Em um interrogatório extenso, três testemunhas de acusação arroladas pelo Ministério Público e pela Defensoria Pública foram ouvidas hoje (27) em júri popular que acontece no Fórum de Osasco. Durante o depoimento, elas falaram que uma testemunha chave, apelidada de “testemunha Beta”, apontou a participação do policial militar Victor Cristilder Silva dos Santos nas chacinas de Osasco e de Barueri, ocorridas em agosto de 2015.
O policial Cristilder, como é mais conhecido, é acusado de ter trocado mensagens de celular com um guarda municipal para combinar sobre os horários da chacina. Além disso, ele teria dirigido um dos carros utilizados e efetuado disparos contra as vítimas. Ele é acusado por oito mortes e também por tentativa de homicídio.
No primeiro julgamento do caso, os sete jurados decidiram condenar os PMs Fabrício Emmanuel Eleutério e Thiago Barbosa Henklain, além do guarda-civil Sérgio Manhanhã. Fabrício Eleutério foi condenado a 255 anos, 7 meses e 10 dias de prisão e Thiago Henklain recebeu sentença de 247 anos, 7 meses e 10 dias. O guarda-civil Sérgio Manhanhã foi condenado a 100 anos e 10 meses.
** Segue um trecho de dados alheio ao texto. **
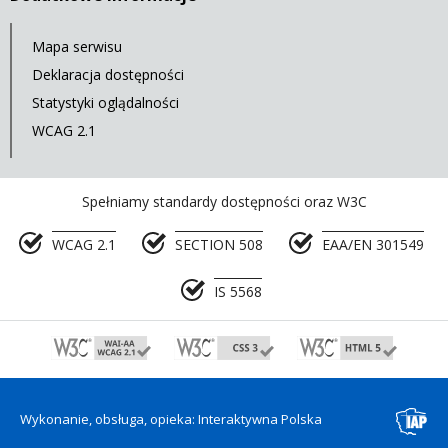
Mapa serwisu
Deklaracja dostępności
Statystyki oglądalności
WCAG 2.1
Spełniamy standardy dostępności oraz W3C
WCAG 2.1
SECTION 508
EAA/EN 301549
IS 5568
Wykonanie, obsługa, opieka: Interaktywna Polska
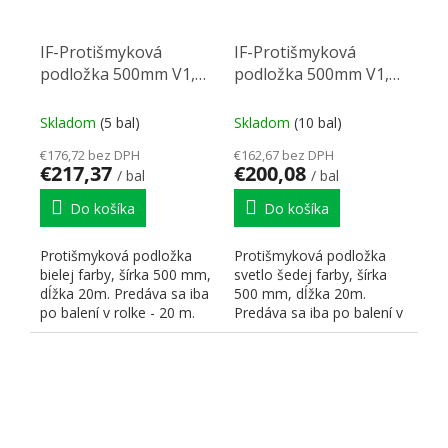
IF-Protišmyková
IF-Protišmyková
podložka 500mm V1,
podložka 500mm V1,
1,2/20m biela
1,2/20m svetlo sivá
Skladom
(5 bal)
Skladom
(10 bal)
€176,72 bez DPH
€162,67 bez DPH
€217,37
€200,08
/ bal
/ bal
Do košíka
Do košíka
Protišmyková podložka
Protišmyková podložka
bielej farby, šírka 500 mm,
svetlo šedej farby, šírka
dĺžka 20m. Predáva sa iba
500 mm, dĺžka 20m.
po balení v rolke - 20 m.
Predáva sa iba po balení v
Hrúbka - 1,2...
rolke - 20 m. Hrúbka -...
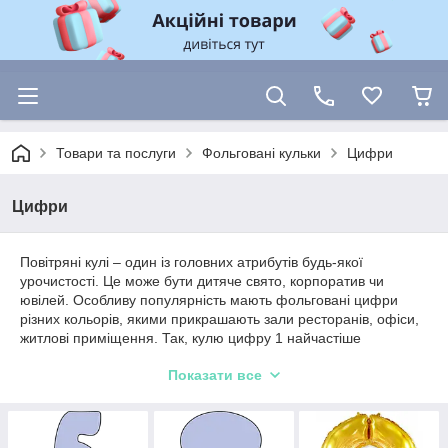
Товари та послуги
Фольговані кульки
Цифри
Цифри
Повітряні кулі – один із головних атрибутів будь-якої
урочистості. Це може бути дитяче свято, корпоратив чи
ювілей. Особливу популярність мають фольговані цифри
різних кольорів, якими прикрашають зали ресторанів, офіси,
житлові приміщення. Так, кулю цифру 1 найчастіше
обирають для святкування першого дня народження дитини.
Показати все
Не меншою популярністю користуються інші числа. Красиво
оформлене приміщення завжди допоможе підняти гостям
настрій та обов'язково викличе усмішку у винуватця
урочистості.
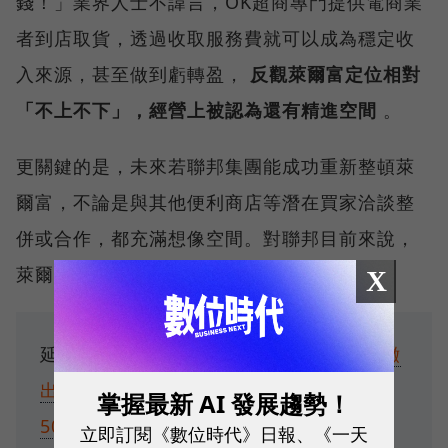
錢！」業界人士不諱言，OK超商專門提供電商業
者到店取貨，透過收取服務費就可以成為穩定收
入來源，甚至做到虧轉盈，
反觀萊爾富定位相對
「不上不下」，經營上被認為還有精進空間
。
更關鍵的是，未來若聯邦集團能成功重新整頓萊
爾富，不論是與其他便利商店等潛在買家洽談整
併或合作，都充滿想像空間。對聯邦目前來說，
萊爾富可說是相對進可攻退可守的資產。
X
延伸閱讀：
萊爾富大地震，光泉汪家全面撤
出經營層！新老闆「聯邦投資」如何經營
掌握最新 AI 發展趨勢！
500萬會員？
立即訂閱《數位時代》日報、《一天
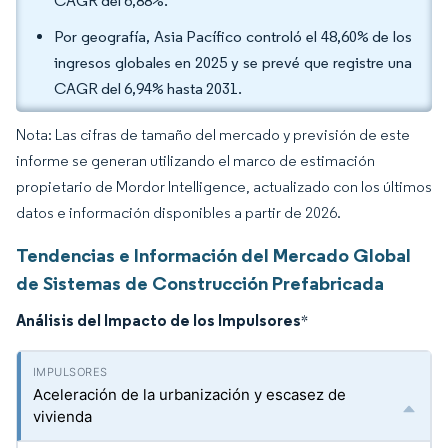
CAGR del 6,88%.
Por geografía, Asia Pacífico controló el 48,60% de los
ingresos globales en 2025 y se prevé que registre una
CAGR del 6,94% hasta 2031.
Nota: Las cifras de tamaño del mercado y previsión de este
informe se generan utilizando el marco de estimación
propietario de Mordor Intelligence, actualizado con los últimos
datos e información disponibles a partir de 2026.
Tendencias e Información del Mercado Global
de Sistemas de Construcción Prefabricada
Análisis del Impacto de los Impulsores
*
Aceleración de la urbanización y escasez de
vivienda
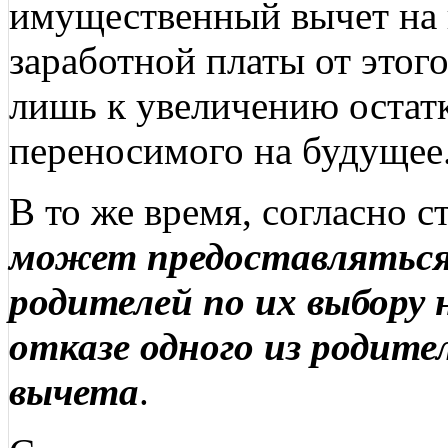
имущественный вычет на к
заработной платы от этого
лишь к увеличению остат
переносимого на будущее
В то же время, согласно 
может предоставляться 
родителей по их выбору 
отказе одного из родите
вычета
.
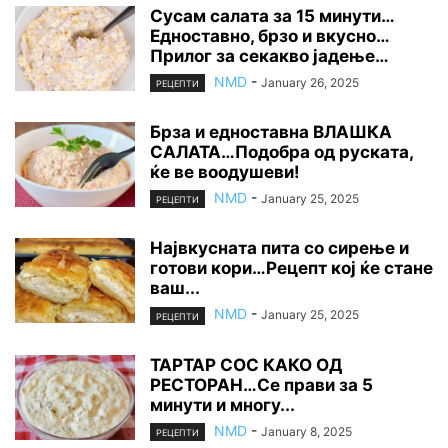
Сусам салата за 15 минути…
Едноставно, брзо и вкусно…
Прилог за секакво јадење…
NMD
-
January 26, 2025
РЕЦЕПТИ
Брза и едноставна ВЛАШКА
САЛАТА…Подобра од руската,
ќе ве воодушеви!
NMD
-
January 25, 2025
РЕЦЕПТИ
Највкусната пита со сирење и
готови кори…Рецепт кој ќе стане
ваш...
NMD
-
January 25, 2025
РЕЦЕПТИ
ТАРТАР СОС КАКО ОД
РЕСТОРАН…Се прави за 5
минути и многу...
NMD
-
January 8, 2025
РЕЦЕПТИ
Os dois policiais foram acusados de terem disparado contra as vítimas e respondiam por todas as mortes e tentativas de assassinato. Já o guarda-civil, segundo a acusação, teria atuado para desviar as viaturas dos locais onde os crimes ocorreriam e foi denunciado por 11 mortes. Eles responderam pelos crimes de formação de quadrilha e homicídio qualificado por motivo torpe, praticado por grupo de extermínio.
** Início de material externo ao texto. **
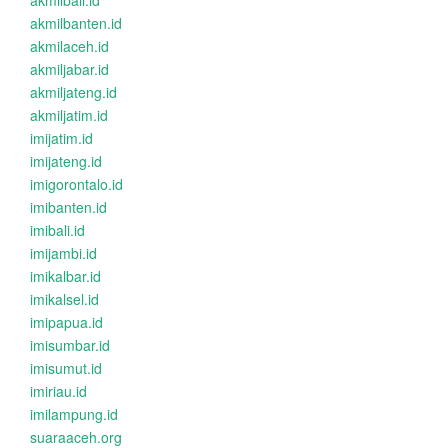
akmilbali.id
akmilbanten.id
akmilaceh.id
akmiljabar.id
akmiljateng.id
akmiljatim.id
imijatim.id
imijateng.id
imigorontalo.id
imibanten.id
imibali.id
imijambi.id
imikalbar.id
imikalsel.id
imipapua.id
imisumbar.id
imisumut.id
imiriau.id
imilampung.id
suaraaceh.org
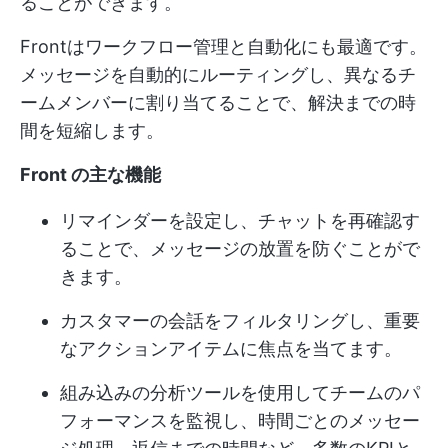
ることができます。
Frontはワークフロー管理と自動化にも最適です。
メッセージを自動的にルーティングし、異なるチ
ームメンバーに割り当てることで、解決までの時
間を短縮します。
Front の主な機能
リマインダーを設定し、チャットを再確認す
ることで、メッセージの放置を防ぐことがで
きます。
カスタマーの会話をフィルタリングし、重要
なアクションアイテムに焦点を当てます。
組み込みの分析ツールを使用してチームのパ
フォーマンスを監視し、時間ごとのメッセー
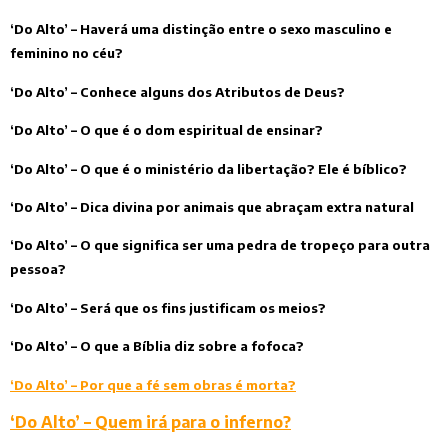
‘Do Alto’ – Haverá uma distinção entre o sexo masculino e
feminino no céu?
‘Do Alto’ – Conhece alguns dos Atributos de Deus?
‘Do Alto’ – O que é o dom espiritual de ensinar?
‘Do Alto’ – O que é o ministério da libertação? Ele é bíblico?
‘Do Alto’ – Dica divina por animais que abraçam extra natural
‘Do Alto’ – O que significa ser uma pedra de tropeço para outra
pessoa?
‘Do Alto’ – Será que os fins justificam os meios?
‘Do Alto’ – O que a Bíblia diz sobre a fofoca?
‘Do Alto’ – Por que a fé sem obras é morta?
‘Do Alto’ – Quem irá para o inferno?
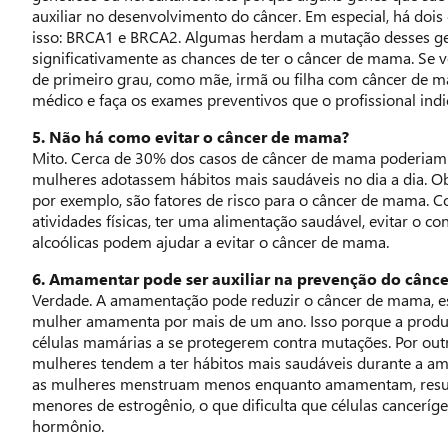
auxiliar no desenvolvimento do câncer. Em especial, há dois
isso: BRCA1 e BRCA2. Algumas herdam a mutação desses g
significativamente as chances de ter o câncer de mama. Se
de primeiro grau, como mãe, irmã ou filha com câncer de 
médico e faça os exames preventivos que o profissional indi
5. Não há como evitar o câncer de mama?
Mito. Cerca de 30% dos casos de câncer de mama poderiam s
mulheres adotassem hábitos mais saudáveis no dia a dia. O
por exemplo, são fatores de risco para o câncer de mama. Co
atividades físicas, ter uma alimentação saudável, evitar o 
alcoólicas podem ajudar a evitar o câncer de mama.
6. Amamentar pode ser auxiliar na prevenção do cânc
Verdade. A amamentação pode reduzir o câncer de mama, e
mulher amamenta por mais de um ano. Isso porque a produçã
células mamárias a se protegerem contra mutações. Por outr
mulheres tendem a ter hábitos mais saudáveis durante a a
as mulheres menstruam menos enquanto amamentam, resul
menores de estrogênio, o que dificulta que células canceríg
hormônio.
As mortes, segundo a acusação do Ministério Público, teriam ocorrido como forma de vingança pela morte de um PM e de um guarda-civil naquele mesmo mês. Segundo a acusação, os acusados se reuniram e decidiram fazer uma chacina “sem se preocupar com o fato de que as pessoas a serem eventualmente atingidas fossem completamente alheias aos motivos determinantes do crime”.
Depoimentos
O primeiro a falar foi o delegado Andreas Schiffmann, que iniciou as investigações sobre a chacina em Barueri. Em seu depoimento, de quase uma hora e meia, ele falou que a investigação contra Cristilder teve como base o depoimento da “testemunha Beta”, que foi arrolada no júri popular, mas que, assim como outras duas testemunhas, não foi localizada e não será ouvida nesta oportunidade. No total, 20 pessoas serão ouvidas como testemunhas de defesa e de acusação nesta primeira etapa do júri, previsto inicialmente para terminar na próxima sexta-feira (2).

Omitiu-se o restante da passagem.